DNA Extraction from Tail Clip: A Method Used in Zebrafish Genotyping

1. DNA Preparation

1. Prepare DNA lysis buffer: 50 mM KCl, 10 mM Tris-HCl pH 8.3, 0.3% Tween 20, 0.3% NP40. Add fresh Proteinase K to a final concentration of 1 mg/ml on the day of use.
2. Tissue collection:
   1. For adult fish fin clip:
      1. Anesthetize fish: Place the fish in 0.004% MS-222 (tricaine) solution. Wait until gill movement slows.
      2. Put fish on a stack of 5-10 Kimwipes and cut a small piece of the tail fin, about 2-3 mm, with a sterile razor blade.
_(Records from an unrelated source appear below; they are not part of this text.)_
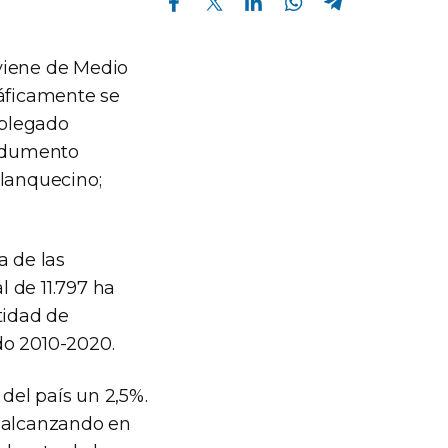
viene de Medio
ráficamente se
 plegado
indumento
blanquecino;
a de las
l de 11.797 ha
ntidad de
do 2010-2020.
del país un 2,5%.
, alcanzando en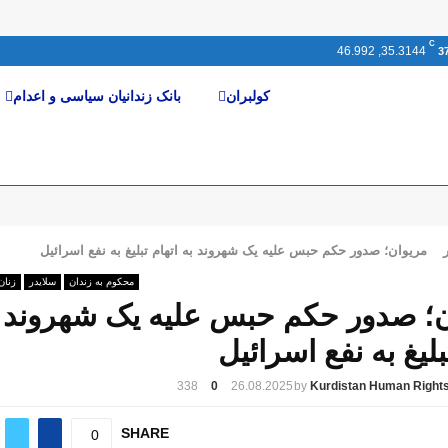
C
35.3144, 46.992
3
کولبران
بانک زندانیان سیاسی و اعدام
مریوان؛ صدور حکم حبس علیه یک شهروند به اتهام تبلیغ به نفع اسرائیل
محکوم بە زندان
سلایدر
زنان
؛ صدور حکم حبس علیه یک شهروند 
بلیغ به نفع اسرائیل
338
0
26.08.2025
by
Kurdistan Human Rights
SHARE
0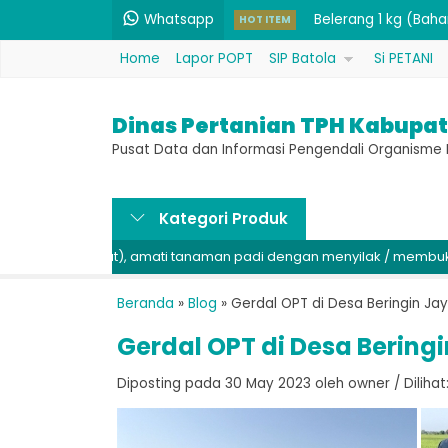
Whatsapp
HOT ITEM
Benih Siam Madu (U
Home
Lapor POPT
SIP Batola
Si PETANI
Pupuk Hayati Cair (
Benih PB 42 (Unggul
Dinas Pertanian TPH Kabupat
Pembenah Tanah Ma
Pusat Data dan Informasi Pengendali Organism
Insektisida Bahan 
Kategori Produk
Bakterisida / Fung
ng coklat), amati tanaman padi dengan menyilak / membuka di bag
Pupuk Oksida Mikro
Belerang 1 kg (Baha
Beranda
»
Blog
»
Gerdal OPT di Desa Beringin Jay
Gerdal OPT di Desa Beringi
Diposting pada 30 May 2023 oleh owner / Dilihat:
      3. Quickly place the fish in a labeled tank with fresh water for recovery; carefully label both the tank and corresponding tube that will contain the fin clip. Change the water and feed the fish every other day.
      4. Pick up the fin clip with a sterile pipette tip and transfer it into a tube filled with 100 μl DNA lysis buffer.
      5. Discard the pipette tip, and discard the razor blade into a sharps container.
   2. For embryo tail clip:
      1. Place embryos into 0.004% MS-222 (tricaine) solution. Wait 2 min.
      2. Cut a piece of tail with forceps under a dissecting microscope.
      3. Put the tail into a labeled tube filled with 30 μl DNA lysis buffer.
      4. Quickly put the embryo into a tube containing 100 μl 4% paraformaldehyde.
      5. Label tubes with embryos and their corresponding tail tubes.
      6. Store the tubes with embryos at 4 °C overnight for fixation.
      7. Clean the forceps using Milli-Q water and Kimwipes between each embryo to minimize contamination.
   3. For whole embryos:
      1. Place embryos into 0.004% MS-222 (tricaine) solution. Wait 2 min.
      2. Put 1-5 embryos in a tube filled with 100 μl DNA lysis buffer. Dechorionation is not necessary.
3. DNA digestion
   Incubate tubes with tissue (fin or tail clips or embryos) at 55 °C for 4 hr up to overnight.
4. Inactivate the Proteinase K
   Heat tubes to 95 °C for 15 min. DNA should be used for PCR immediately, or stored at -20 °C for up to 3 months.